My aim

Fields Medallist W. T. Gowers in his essay THE IMPORTANCE OF MATHEMATICS (see References) - the keynote address at a Clay-funded millennium meeting in Paris - wrote: The percentage of the world's population, or even of the world's university-educated polulation, who could accurately state a single mathematical theorem proved in the past fifty years, is small, and smaller still if Fermat's last theorem [proved by Andrew Wiles] is excluded.

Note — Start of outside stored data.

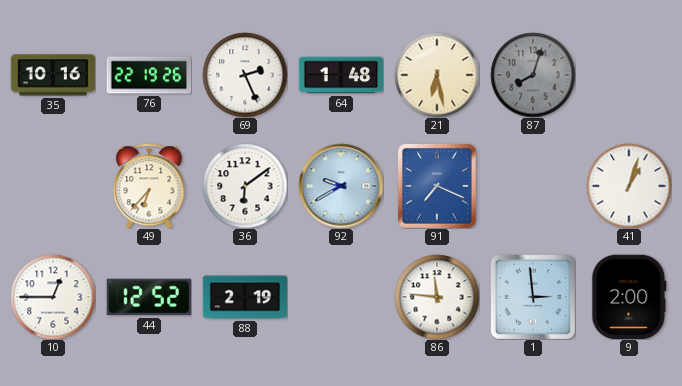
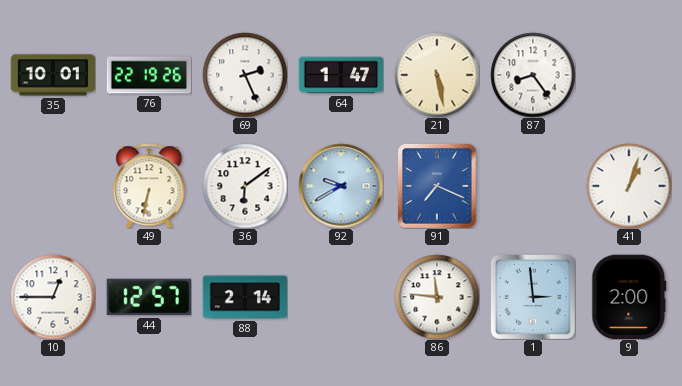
35: 10:16 -> 10:01
64: 1:48 -> 1:47
21: 6:28 -> 5:28
87: 8:03 -> 8:24
87 dial: grey -> white
49: 6:37 -> 6:32
44: 12:52 -> 12:57
88: 2:19 -> 2:14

W.T.G.'s comment echoes a rebuke of Robert L. Devaney to the mathematical community. In the Preface to his Chaos, Fractals, and Dynamics (Computer Experiments in Mathematics) Devaney wrote: There are a number of reasons why I have written this book. By far the most important is my conviction that we in mathematics education - whether on the secondary or collegiate level - fail miserably to communicate the vitality of contemporary mathematics to out students. Let's face it: most high school and college mathematics courses emphasize centuries-old mathematics. As a consequence, many students think that mathematics is a dead discipline...

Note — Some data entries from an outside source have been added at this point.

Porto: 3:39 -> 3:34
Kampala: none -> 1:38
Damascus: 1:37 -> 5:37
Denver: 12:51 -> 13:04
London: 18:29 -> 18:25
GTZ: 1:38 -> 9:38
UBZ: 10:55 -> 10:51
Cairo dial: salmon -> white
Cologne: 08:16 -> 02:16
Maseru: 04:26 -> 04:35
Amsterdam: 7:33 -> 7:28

My modest aim this evening is that all in my audience, besides coming to know something of the origins and subsequent development of the theory of transcendental numbers (and the related fields of Diophantine approximations and equations), can accurately state several mathematical theorems proved in the past fifty years (possibly previously unknown to them; don't worry, I won't be giving a test!), and, more importantly, have some notion with respect to the significance of those theorems.